The yield on the 10-year Treasury note dropped 6 basis points to 0.69% Wednesday morning. Investors continued to seek safety before any fiscal stimulus to offset the impact of the coronavirus materializes. President Donald Trump had pitched a 0% payroll tax rate, but CNBC reported that the White House is far from ready to roll out specific economic proposals. “Regardless of how equipped one might assume Capitol Hill is at determining and delivering a sufficient round of fiscal stimulus, the political process itself adds yet another level of uncertainty,” said Ian Lyngen, BMO’s head of U.S. rates. The benchmark Treasury yield tumbled to an all-time low of 0.32% on Monday amid stocks’ worst one-day sell-off since the financial crisis. – Li

7:24 am: Stocks set for sharp losses at the open, Dow poised to drop more than 600 points

In this market, it will come as no surprise that Wednesday is shaping up to be another volatile day on Wall Street. U.S. stock index futures are pointing to losses across the board at the open. All major averages are set to drop more than 2%, with the Dow Jones Industrial Average poised to open 693 points lower.
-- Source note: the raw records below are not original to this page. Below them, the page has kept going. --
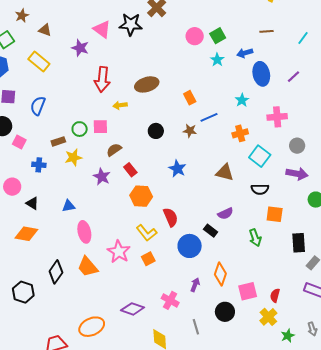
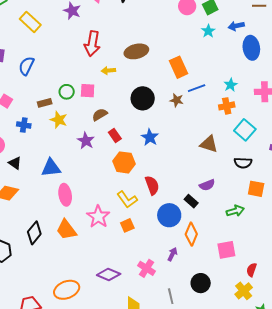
orange rectangle: (190, 98) -> (178, 67), size x1.5
cyan star: (242, 100) -> (231, 85), moved
black circle: (156, 131) -> (143, 98), size x1.5
yellow star: (73, 157) -> (59, 120), turned 30
blue star: (177, 169) -> (150, 137), moved
blue triangle: (69, 206) -> (51, 168), size x1.5
green arrow: (255, 238) -> (235, 211), turned -90
orange diamond: (220, 274) -> (191, 234), moved
pink square: (248, 291) -> (226, 250), moved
The leg lower comes after stocks roared back to life on Tuesday. After spending some of the day in negative territory, the Dow surged in the final hour of trading to post a gain of 1,167 points. Despite the quadruple digit gain, it only accounted for a little more than half of the 2,014 points the Dow shed on Monday.

Uncertainty continues to grip the Street. The yield on the U.S. 10-year Treasury is around 0.7%, and oil prices are under pressure again as tensions between powerhouse producers Saudi Arabia and Russia rise. On Wednesday the Bank of England cut its benchmark interest rate by half a percentage point, making it the latest central bank to try and quell some of the unease. – Stevens

– CNBC’s Peter Schacknow, Jeff Cox, Maggie Fitzgerald, Nate Rattner, Thomas Franck, John Melloy and Michael Bloom contributed reporting.